Participants were mainly White, British, and receiving hemodialysis.
People with (lived) experience of kidney failure informed a guide which aims to build on health professionals existing skills and improve confidence having conversations about future treatment and care. Kidney teams have expressed interest implementing the guide in practice and within their broader communications training packages.
规划并提供整合临终关怀、衰弱评估及强化支持性护理的治疗路径是一项服务重点。尽管如此,与其他慢性病群体相比,肾衰竭患者制定预先护理计划并接受临终关怀和姑息治疗的可能性较小。这与医疗专业人员在开启关于未来治疗和护理选择的对话时缺乏技能有关。本文描述了一项研究,该研究为肾脏健康专业人员制定了一份指南,用于与肾衰竭患者及其家属讨论临终关怀和预先护理计划选项。
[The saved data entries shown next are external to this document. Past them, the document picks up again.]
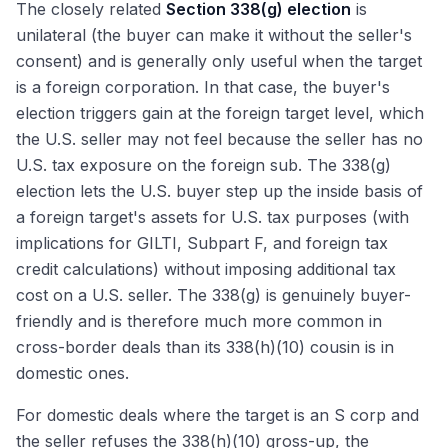
The closely related
Section 338(g) election
is
unilateral (the buyer can make it without the seller's
consent) and is generally only useful when the target
is a foreign corporation. In that case, the buyer's
election triggers gain at the foreign target level, which
the U.S. seller may not feel because the seller has no
U.S. tax exposure on the foreign sub. The 338(g)
election lets the U.S. buyer step up the inside basis of
a foreign target's assets for U.S. tax purposes (with
implications for GILTI, Subpart F, and foreign tax
credit calculations) without imposing additional tax
cost on a U.S. seller. The 338(g) is genuinely buyer-
friendly and is therefore much more common in
cross-border deals than its 338(h)(10) cousin is in
domestic ones.
For domestic deals where the target is an S corp and
the seller refuses the 338(h)(10) gross-up, the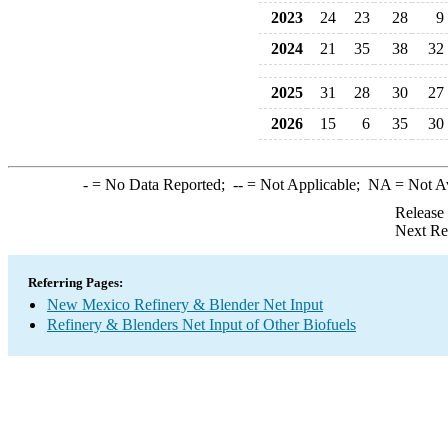
2023
24
23
28
9
2024
21
35
38
32
2025
31
28
30
27
2026
15
6
35
30
-
= No Data Reported;
--
= Not Applicable;
NA
= Not A
Release
Next Re
Referring Pages:
New Mexico Refinery & Blender Net Input
Refinery & Blenders Net Input of Other Biofuels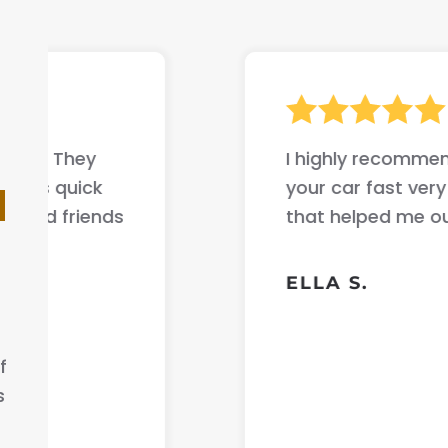
I highly recommend this company if yo
your car fast very good communicati
d
that helped me out .
ELLA S.
f
s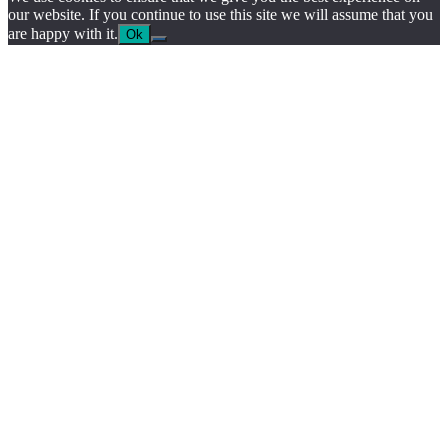
our website. If you continue to use this site we will assume that you
are happy with it.
Ok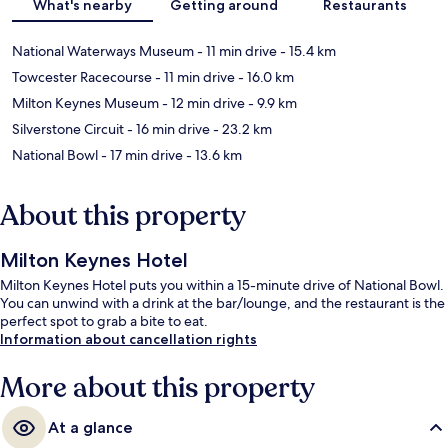
What's nearby
Getting around
Restaurants
National Waterways Museum
- 11 min drive
- 15.4 km
Towcester Racecourse
- 11 min drive
- 16.0 km
Milton Keynes Museum
- 12 min drive
- 9.9 km
Silverstone Circuit
- 16 min drive
- 23.2 km
National Bowl
- 17 min drive
- 13.6 km
About this property
Milton Keynes Hotel
Milton Keynes Hotel puts you within a 15-minute drive of National Bowl.
You can unwind with a drink at the bar/lounge, and the restaurant is the
perfect spot to grab a bite to eat.
Information about cancellation rights
More about this property
At a glance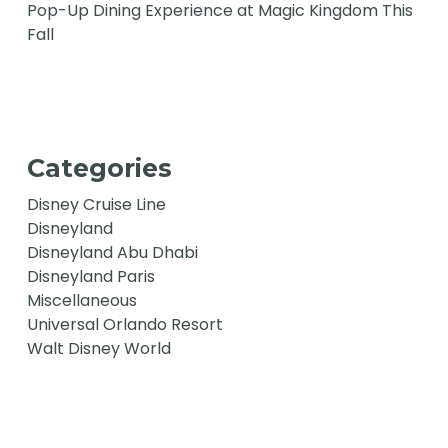
Pop-Up Dining Experience at Magic Kingdom This
Fall
Categories
Disney Cruise Line
Disneyland
Disneyland Abu Dhabi
Disneyland Paris
Miscellaneous
Universal Orlando Resort
Walt Disney World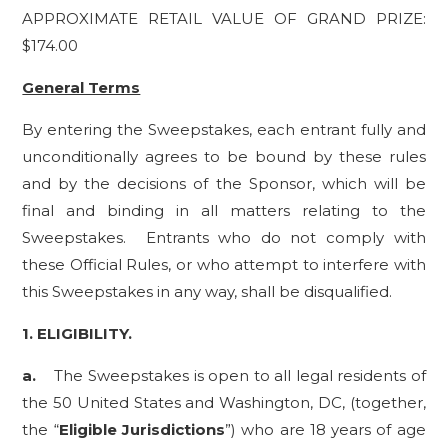
APPROXIMATE RETAIL VALUE OF GRAND PRIZE:
$174.00
General Terms
By entering the Sweepstakes, each entrant fully and
unconditionally agrees to be bound by these rules
and by the decisions of the Sponsor, which will be
final and binding in all matters relating to the
Sweepstakes. Entrants who do not comply with
these Official Rules, or who attempt to interfere with
this Sweepstakes in any way, shall be disqualified.
1.
ELIGIBILITY.
a.
The Sweepstakes is open to all legal residents of
the 50 United States and Washington, DC, (together,
the “
Eligible Jurisdictions
”) who are 18 years of age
该研究包括两部分:最初采用横断面定性研究方法,对老年肾衰竭患者和(丧亲的)照料者进行深入访谈,随后在多个利益相关者的参与下进行资源开发。
从英格兰北部的两个肾脏科病房招募老年肾衰竭患者和(丧亲的)照料者,并通过英国全国性肾脏患者慈善机构的在线广告进行招募。资源开发包括联合申请人、独立咨询委员会、患者及公众参与团队、英国和丹麦的多学科医疗专业人员及学者的参与。
采用主题分析法对数据进行分析。
共访谈了27人:老年肾衰竭患者(n = 18)、照料者(n = 5)、丧亲照料者(n = 4)。描述了五个主题:临终对话发生的背景、临终治疗和护理的偏好、家庭成员在临终时支持肾衰竭患者的角色和需求、透析治疗的期望和体验,以及对死亡和临终的信念和体验。
参与者主要是白人、英国人,且正在接受血液透析。
有肾衰竭(生活)经历的人提供了一份指南,该指南旨在基于医疗专业人员现有的技能,增强他们就未来治疗和护理进行对话的信心。肾脏团队已表示有兴趣在实践中以及在更广泛的沟通培训包中实施该指南。